Purple Cane Road (Dave Robicheaux 11)
“I don’t know.”
“Give me another julep,” he said to the bartender.
Bootsie was waiting for me in the parking lot after work.
“How about I buy you dinner, big boy?” she said.
“What’s going on?”
“I just like to see if I can pick up a cop once in a while.”
We drove to Lerosier, across from the Shadows, and ate in the back room. Behind us was a courtyard full of roses and bamboo, and in the shade mint grew between the bricks.
“Something happen today?” I said.
“Two messages on the machine from Connie Deshotel. I’m not sure I like other women calling you up.”
“She probably has my number mixed up with her Orkin man’s.”
“She says she’s sorry she offended you. What’s she talking about?”
“This vice cop, Ritter, taped an interview with a perpetrator by the name of Steve Andropolis. The tape contained a bunch of lies about my mother.”
Bootsie put a small piece of food in her mouth and chewed it slowly, the light hardening in her eyes.
“Why would she do that?” she said.
“Ask her.”
“Count on it,” she said.
I started to reply, then looked at her face and thought better of it.
But Connie Deshotel was a willful and determined woman and was not easily discouraged from revising a situation that was somehow detrimental to her interests.
The next evening Belmont Pugh’s black Chrysler, followed by a caravan of political sycophants and revelers, parked by the boat ramp.

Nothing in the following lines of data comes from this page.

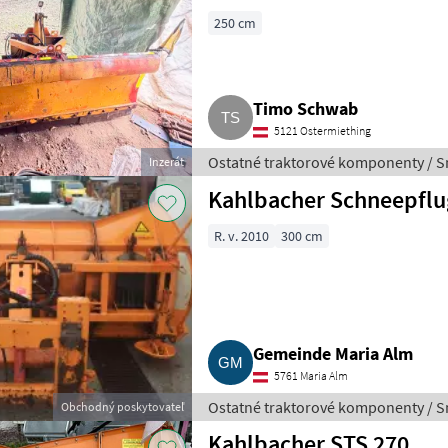
250 cm
Timo Schwab
5121 Ostermiething
Ostatné traktorové komponenty / S
Inzerát
Kahlbacher Schneepflu
R. v. 2010
300 cm
Gemeinde Maria Alm
5761 Maria Alm
Ostatné traktorové komponenty / S
Obchodný poskytovateľ
Kahlbacher STS 270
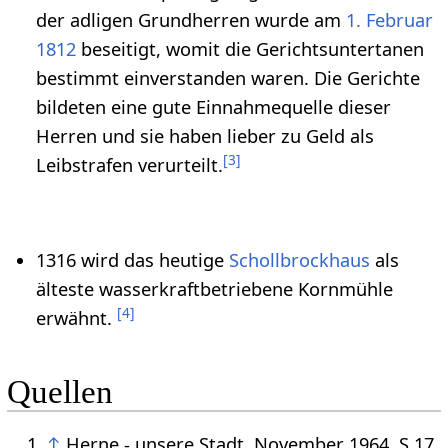
der adligen Grundherren wurde am
1. Februar
1812
beseitigt, womit die Gerichtsuntertanen
bestimmt einverstanden waren. Die Gerichte
bildeten eine gute Einnahmequelle dieser
Herren und sie haben lieber zu Geld als
[
3
]
Leibstrafen verurteilt.
1316 wird das heutige
Schollbrockhaus
als
älteste wasserkraftbetriebene Kornmühle
[
4
]
erwähnt.
Quellen
↑
Herne - unsere Stadt, November 1964, S.17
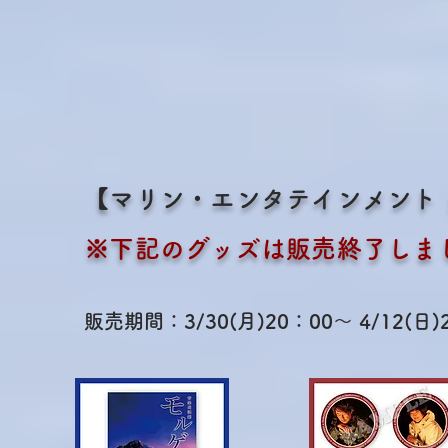
【マリン・エンタテインメント
※下記のグッズは販売終了しま
販売期間：3/30(月)20：00
～ 4/12(日)2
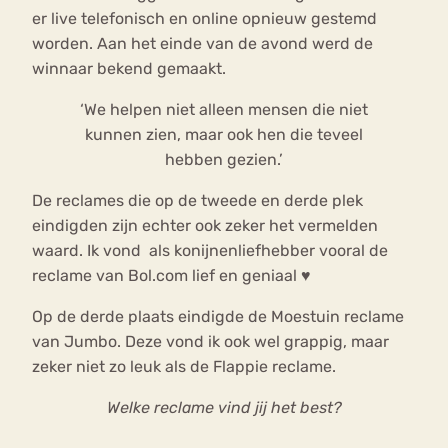
er live telefonisch en online opnieuw gestemd
worden. Aan het einde van de avond werd de
winnaar bekend gemaakt.
‘We helpen niet alleen mensen die niet
kunnen zien, maar ook hen die teveel
hebben gezien.’
De reclames die op de tweede en derde plek
eindigden zijn echter ook zeker het vermelden
waard. Ik vond als konijnenliefhebber vooral de
reclame van Bol.com lief en geniaal ♥
Op de derde plaats eindigde de Moestuin reclame
van Jumbo. Deze vond ik ook wel grappig, maar
zeker niet zo leuk als de Flappie reclame.
Welke reclame vind jij het best?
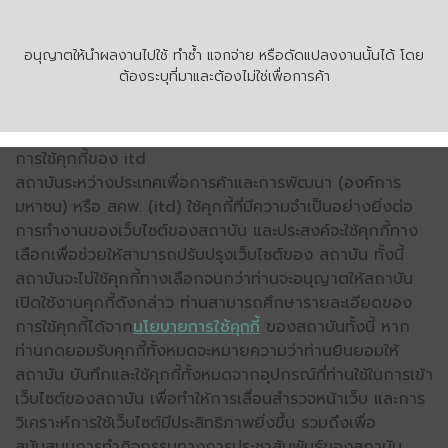
อนุญาตให้นำผลงานไปใช้ ทำซ้ำ แจกจ่าย หรือดัดแปลงงานนั้นได้ โดย
ต้องระบุที่มาและต้องไม่ใช่เพื่อการค้า
การใช้คุกกี้ของ itd
สถาบันระหว่างประเทศเพื่อการค้าและการพัฒนา (องค์การ
มหาชน) หรือ สคพ. (itd) ใช้คุกกี้ที่มีความจำเป็นอย่างยิ่งต่อ
การทำงานของเว็บไซต์ของสถาบัน และประสงค์จะใช้คุกกี้ทาง
เลือกเพื่อช่วยให้สามารถปรับปรุงเว็บไซต์ของ สถาบัน ทั้งนี้
สถาบันจะไม่ใช้คุกกี้ทางเลือกจนกว่าท่านจะอนุญาตให้สถาบัน
เปิดใช้งานคุกกี้ดังกล่าว ท่านสามารถศึกษารายละเอียดของ
การใช้คุกกี้ได้จาก
นโยบายการใช้คุกกี้
ของสถาบันทั้งนี้ หาก
ท่านกดยอมรับคุกกี้ทั้งหมดจะหมายความว่าท่านยินยอมให้
สถาบัน บันทึกและใช้คุกกี้ทั้งหมดจากอุปกรณ์ที่ท่านใช้ในการเข้า
เว็บไซต์ของสถาบัน เพื่อทำให้การเลื่อนสำรวจหน้าเว็บ และการ
วิเคราะห์การใช้เว็บไซต์มีประสิทธิภาพยิ่งขึ้น รวมถึงเพื่อ
สนับสนุนการทำกิจกรรมทางการประชาสัมพันธ์ของสถาบัน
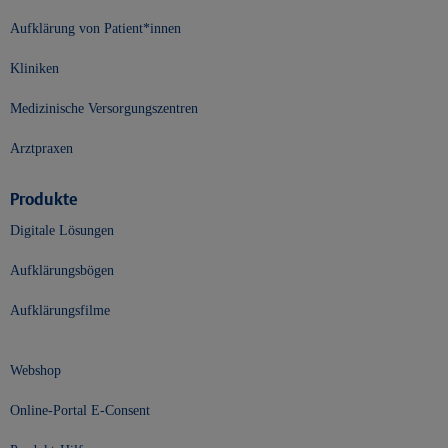
Aufklärung von Patient*innen
Kliniken
Medizinische Versorgungszentren
Arztpraxen
Produkte
Digitale Lösungen
Aufklärungsbögen
Aufklärungsfilme
Webshop
Online-Portal E-Consent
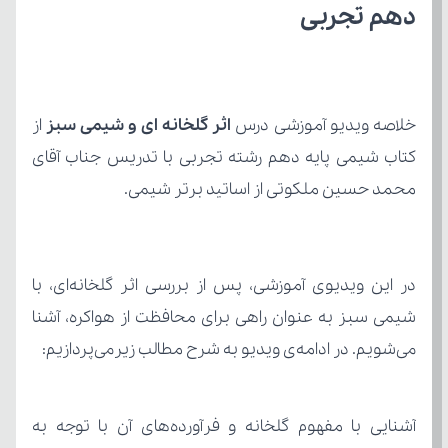
دهم تجربی
خلاصه ویدیو آموزشی درس 
اثر گلخانه ای و شیمی سبز
محمد حسین ملکوتی از اساتید برتر شیمی.
می‌شویم. در ادامه‌ی ویدیو به شرح مطالب زیرمی‌پردازیم:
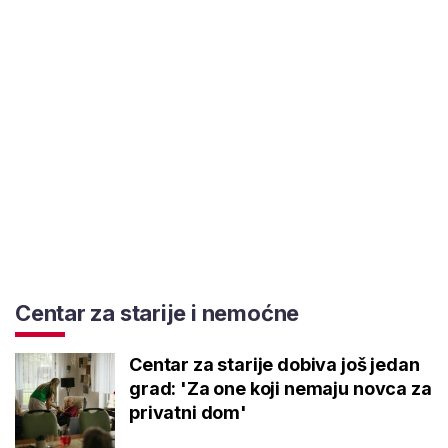
Centar za starije i nemoćne
Centar za starije dobiva još jedan
grad: 'Za one koji nemaju novca za
privatni dom'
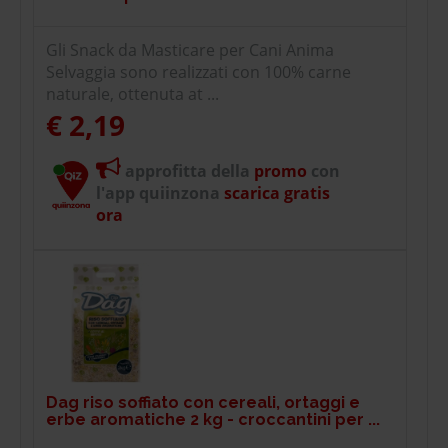
Gli Snack da Masticare per Cani Anima
Selvaggia sono realizzati con 100% carne
naturale, ottenuta at ...
€ 2,19
approfitta della
promo
con
l'app quiinzona
scarica gratis
ora
Dag riso soffiato con cereali, ortaggi e
erbe aromatiche 2 kg - croccantini per ...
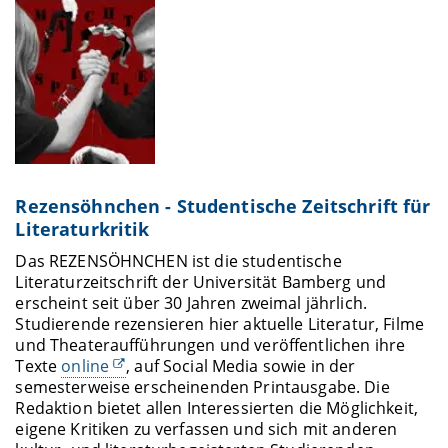
Rezensöhnchen - Studentische Zeitschrift für
Literaturkritik
Das REZENSÖHNCHEN ist die studentische
Literaturzeitschrift der Universität Bamberg und
erscheint seit über 30 Jahren zweimal jährlich.
Studierende rezensieren hier aktuelle Literatur, Filme
und Theateraufführungen und veröffentlichen ihre
Texte
online
, auf Social Media sowie in der
semesterweise erscheinenden Printausgabe. Die
Redaktion bietet allen Interessierten die Möglichkeit,
eigene Kritiken zu verfassen und sich mit anderen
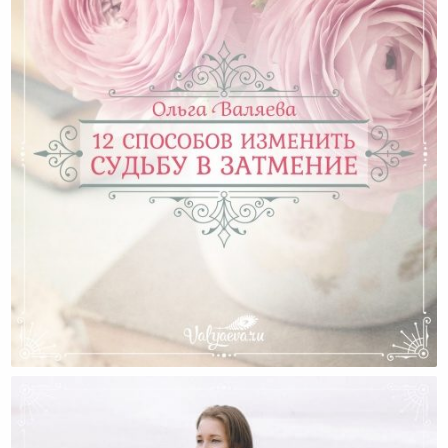
12 Способов Изменить Судьбу В Затмение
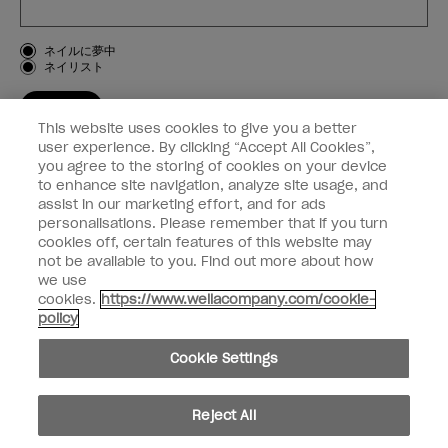
お客様のタイプ
ネイルに夢中
ネイリスト
登録する
This website uses cookies to give you a better
OPI
user experience. By clicking “Accept All Cookies”,
you agree to the storing of cookies on your device
to enhance site navigation, analyze site usage, and
個人情報の取り扱い
assist in our marketing effort, and for ads
personalisations. Please remember that if you turn
cookies off, certain features of this website may
not be available to you. Find out more about how
we use
facebook
instagram
cookies.
https://www.wellacompany.com/cookie-
policy
個人情報を共有または販売しないでください
Cookie Settings
California Transparency in Supply Chains Act
© Copyright 2024, Wella Operations US LLC, 無断複写・転載を禁じます。
Reject All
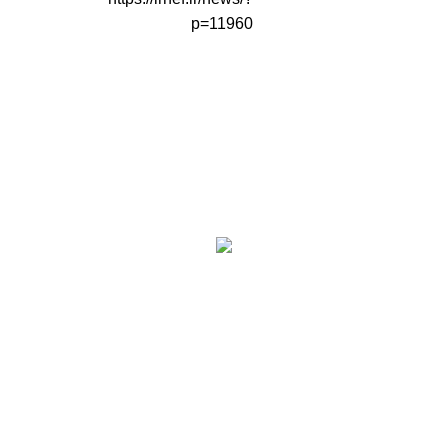
p=11960
اطلاعات تماس
آدرس: تهران، سعادت آباد، بلوار دریا، خیابان صراف‌ها،
کوچه صراف‌نژاد (۳۵ شرقی)، پلاک ۳۶
تلفن تماس: 88680490 - 88680350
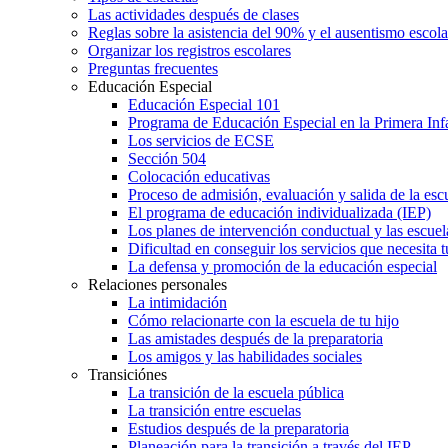
Las actividades después de clases
Reglas sobre la asistencia del 90% y el ausentismo escol
Organizar los registros escolares
Preguntas frecuentes
Educación Especial
Educación Especial 101
Programa de Educación Especial en la Primera Inf
Los servicios de ECSE
Sección 504
Colocación educativas
Proceso de admisión, evaluación y salida de la es
El programa de educación individualizada (IEP)
Los planes de intervención conductual y las escuel
Dificultad en conseguir los servicios que necesita t
La defensa y promoción de la educación especial
Relaciones personales
La intimidación
Cómo relacionarte con la escuela de tu hijo
Las amistades después de la preparatoria
Los amigos y las habilidades sociales
Transiciónes
La transición de la escuela pública
La transición entre escuelas
Estudios después de la preparatoria
Planeación para la transición a través del IEP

They got out and stood in the road, blinking at the summer light in the sky, the dust from their cars drifting over them. All of them had been drinking, except apparently Belmont. While his friends wandered down toward the bait shop for food and beer, Belmont walked up the slope, among the oaks, where I was raking leaves, his face composed and somber, his pinstripe suit and gray Stetson checkered with broken sunlight.
“Why won’t you accept that woman’s apology?” he asked.
“You’re talking about Connie Deshotel?”
“She didn’t mean to cast an aspersion on your mother. She thought she was doing her job. Give her a little credit, son.”
“All right, I accept her apology. Make sure you tell her that for me, will you? She actually got the governor of the state to drive out here and deliver a message for her?”
He removed his hat and wiped the liner out with a handkerchief. His back was straight, his profile etched against the glare off the bayou. His hair had grown out on his neck, and it gave him a distinguished, rustic look. For some reason he reminded me of the idealistic young man I had known years ago, the one who daily did a good deed and learned a new word from his thesaurus.
“You’re a hard man, Dave. I wish I had your toughness. I wouldn’t be fretting my mind from morning to night about that woman on death row,” he said.
I rested the rake and popped my palms on the handle’s end. It was cool in the shade and the wind was blowing the tree limbs above our heads.
“I remember when a guy offered you ten dollars to take a math test for him, Belmont. You really needed the money. But you chased him out of your room,” I said.
“The cafeteria didn’t serve on weekends. You and me could make a can of Vienna sausage and a jar of peanut butter and a box of crackers go from Friday noon to Sunday night,” he said.
“I’ve witnessed two executions. I wish I hadn’t. You put your hand in one and you’re never the same,” I said.
“A long time ago my daddy said I was gonna be either a preacher or a drunk and womanizer. I wake up in the morning and have no idea of who I am. Don’t lecture at me, son.” His voice was husky, his tone subdued in a way that wasn’t like Belmont.